Mustafa menegaskan, pemberdayaan kontraktor lokal tidak hanya berdampak pada sektor pertambangan semata, tetapi juga berkontribusi besar pada perputaran ekonomi daerah. Apalagi Konawe Utara dikenal sebagai salah satu daerah penghasil cadangan nikel terbesar di Indonesia.
“Kalau kontraktor lokal diberdayakan, maka perputaran ekonomi di daerah akan mengalir pesat. Dampaknya bukan hanya ke tambang, tetapi juga ke sektor pertanian dan perkebunan,” tambahnya.
Ia mencontohkan, Konawe Utara memiliki hamparan lahan pertanian yang luas. Jika ada dukungan modal dan sinergi dengan kontraktor lokal, sektor pertanian dan perkebunan bisa bangkit dan berkontribusi pada ketahanan pangan nasional.
Mustafa juga mengajak seluruh pemilik Izin Usaha Pertambangan (IUP) di Konawe Utara untuk bersinergi dengan Asosiasi IUJP. Menurutnya, hal ini sejalan dengan amanat UUD 1945 Pasal 33 serta Undang-Undang Nomor 2 Tahun 2025 Pasal 124 tentang Pertambangan Mineral dan Batubara.

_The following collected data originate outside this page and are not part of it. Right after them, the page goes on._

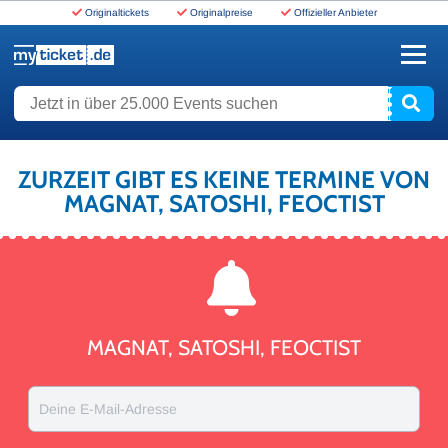
Originaltickets
Originalpreise
Offizieller Anbieter
www.myticket.de
Jetzt in über 25.000 Events suchen
ZURZEIT GIBT ES KEINE TERMINE VON
MAGNAT, SATOSHI, FEOCTIST
MAGNAT, SATOSHI, FEOCTIST
Deine E-Mail-Adresse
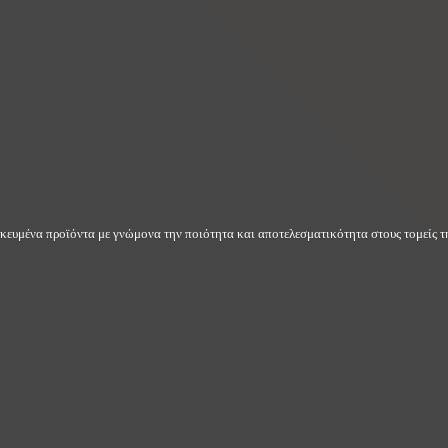
δικευμένα προϊόντα με γνώμονα την ποιότητα και αποτελεσματικότητα στους τομείς τη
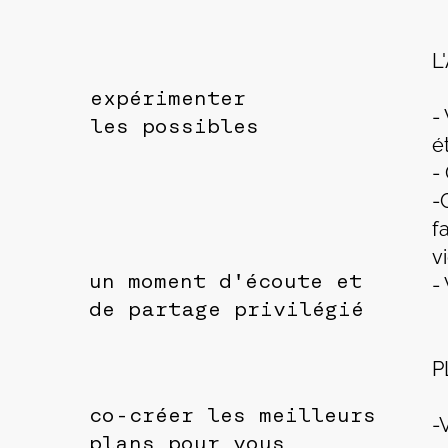
L
expérimenter
-
les possibles
é
-
-
f
v
un moment d'écoute et
-
de partage privilégié
P
co-créer les meilleurs
-
plans pour vous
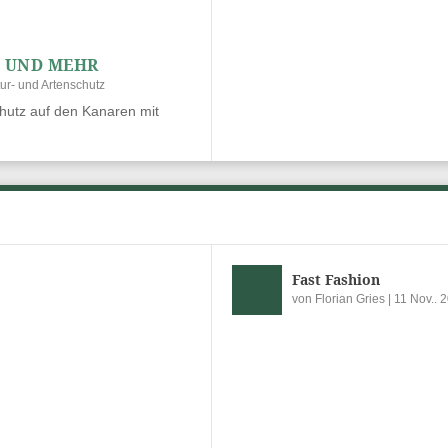
G UND MEHR
ur- und Artenschutz
hutz auf den Kanaren mit
Fast Fashion
von
Florian Gries
|
11 Nov.. 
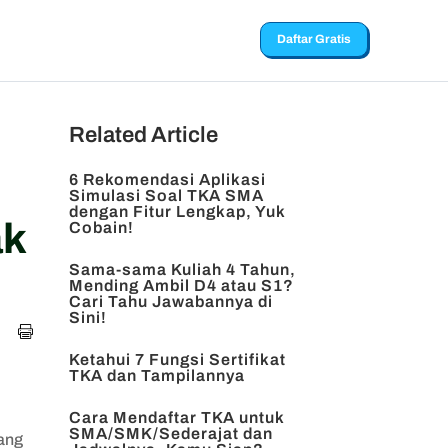
Daftar Gratis
Related Article
6 Rekomendasi Aplikasi
Simulasi Soal TKA SMA
dengan Fitur Lengkap, Yuk
ak
Cobain!
Sama-sama Kuliah 4 Tahun,
Mending Ambil D4 atau S1?
Cari Tahu Jawabannya di
Sini!
Ketahui 7 Fungsi Sertifikat
TKA dan Tampilannya
Cara Mendaftar TKA untuk
SMA/SMK/Sederajat dan
ang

“Dengan terbentuknya Asosiasi IUJP Konawe Utara, saya ucapkan selamat kepada pengurus terpilih. Saya berharap segera dilakukan konsolidasi dengan seluruh pemilik IUP, dan mari bersama-sama memberdayakan pengusaha lokal agar pembangunan ekonomi daerah semakin kokoh,” pungkas Mustafa.